Business Response Survey (BRS)

The BRS is a survey of private U.S. business establishments that the BLS started in 2020 to understand how the labor market had changed due to the COVID-19 pandemic and, more generally, how the labor market responds to various events. In this brief, we used the 2020 and 2021 data by industry, which asks about changes occurring since the onset of the pandemic through September 2020 and 2021, respectively.

We used industry-level responses that we restricted to the industries employing Latino parents with low incomes, identified in the CPS analyses. We downloaded all relevant tables from the BRS website, which are available in Excel format, and produced descriptive figures showing the percentage of business establishments within the industries employing Latino parents with low incomes that started or increased each of the practices identified in the literature as relevant for child care: leave, flexible schedules, and telework.

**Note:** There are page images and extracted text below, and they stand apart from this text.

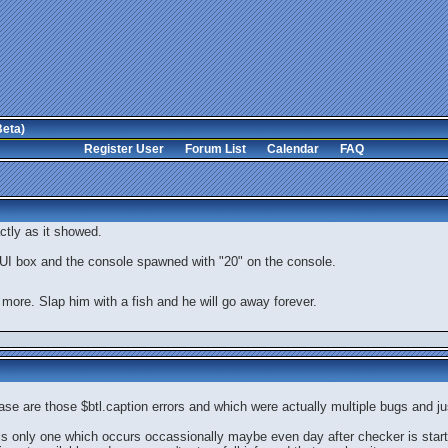
Beta)
Register User
Forum List
Calendar
FAQ
actly as it showed.
a GUI box and the console spawned with "20" on the console.
 more. Slap him with a fish and he will go away forever.
ase are those $btl.caption errors and which were actually multiple bugs and jus
 is only one which occurs occassionally maybe even day after checker is star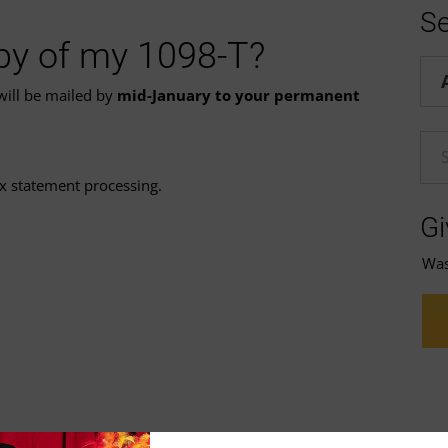
Se
opy of my 1098-T?
Hel
 will be mailed by
mid-January to your permanent
En
ax statement processing.
Gi
Was 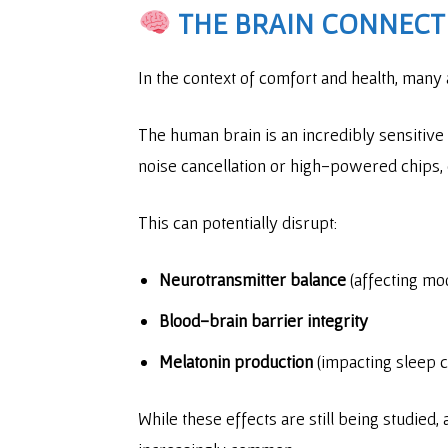
THE BRAIN CONNECT
In the context of comfort and health, many
The human brain is an incredibly sensitive 
noise cancellation or high-powered chips,
This can potentially disrupt:
Neurotransmitter balance
(affecting mo
Blood-brain barrier integrity
Melatonin production
(impacting sleep c
While these effects are still being studied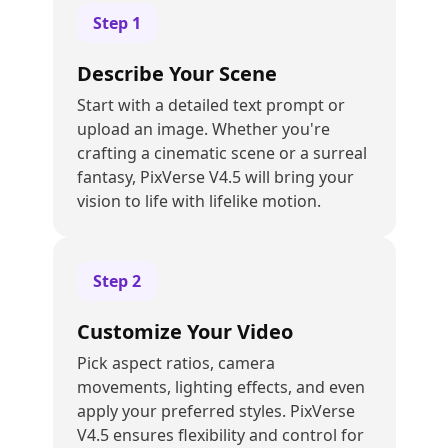
Step
1
Describe Your Scene
Start with a detailed text prompt or
upload an image. Whether you're
crafting a cinematic scene or a surreal
fantasy, PixVerse V4.5 will bring your
vision to life with lifelike motion.
Step
2
Customize Your Video
Pick aspect ratios, camera
movements, lighting effects, and even
apply your preferred styles. PixVerse
V4.5 ensures flexibility and control for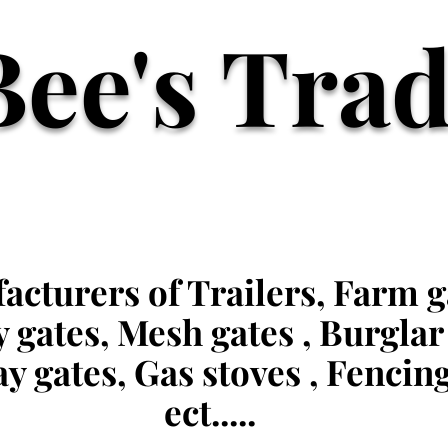
Bee's Tra
cturers of Trailers, Farm g
y gates, Mesh gates , Burglar
y gates, Gas stoves , Fencin
ect.....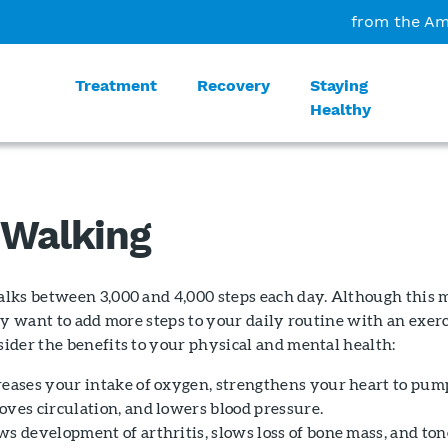
from the Am
Treatment
Recovery
Staying
Healthy
 Walking
lks between 3,000 and 4,000 steps each day. Although this 
ay want to add more steps to your daily routine with an exer
ider the benefits to your physical and mental health:
reases your intake of oxygen, strengthens your heart to pum
oves circulation, and lowers blood pressure.
ws development of arthritis, slows loss of bone mass, and ton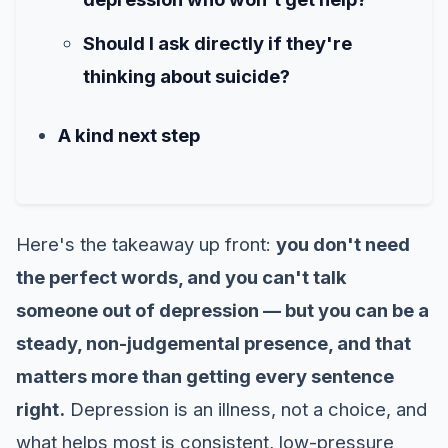
Should I ask directly if they're
thinking about suicide?
A kind next step
Here's the takeaway up front:
you don't need
the perfect words, and you can't talk
someone out of depression — but you can be a
steady, non-judgemental presence, and that
matters more than getting every sentence
right.
Depression is an illness, not a choice, and
what helps most is consistent, low-pressure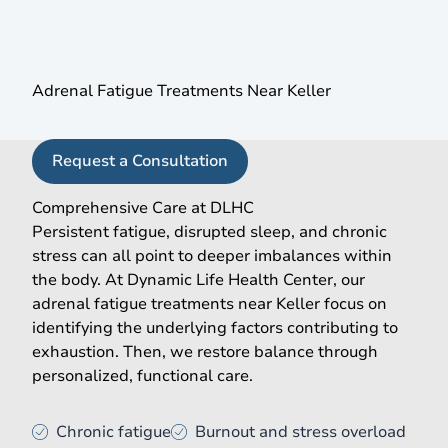
A More Complete Approach to Adrenal Health
Adrenal Fatigue Treatments Near Keller
Request a Consultation
Comprehensive Care at DLHC
Persistent fatigue, disrupted sleep, and chronic
stress can all point to deeper imbalances within
the body. At Dynamic Life Health Center, our
adrenal fatigue treatments near Keller focus on
identifying the underlying factors contributing to
exhaustion. Then, we restore balance through
personalized, functional care.
Chronic fatigue
Burnout and stress overload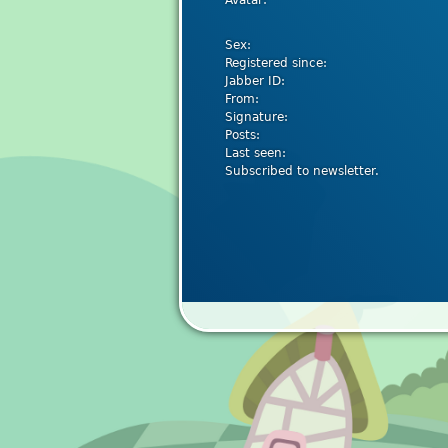
Avatar:
Sex:
Registered since:
Jabber ID:
From:
Signature:
Posts:
Last seen:
Subscribed to newsletter.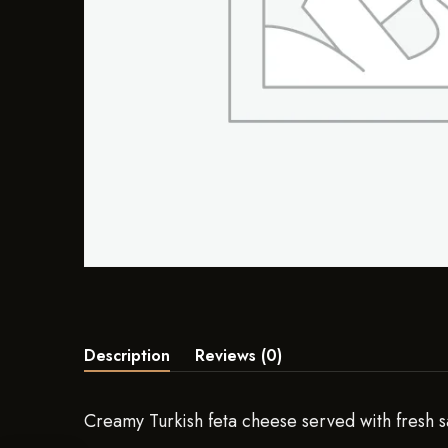
Description
Reviews (0)
Creamy Turkish feta cheese served with fresh s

Note that industries are not included consistently across all BRS years. In particular, some BRS tables combine health care and social assistance while others show them separately. Similarly, administrative and support and waste management is not shown in all BRS tables. This is why the industry lists in Figures 3-6 are not always consistent. The BRS does not provide pre-pandemic baseline data and the publicly available data—with the exception of telework—only report the percentage of businesses in the private sector that started or increased a benefit or flexibility. The public data do not report the percentage that did not offer that benefit or that did not make any changes to their benefits and flexibilities as a result of the pandemic. When available, we obtained pre-pandemic data from BLS’ National Compensation Survey – Benefits.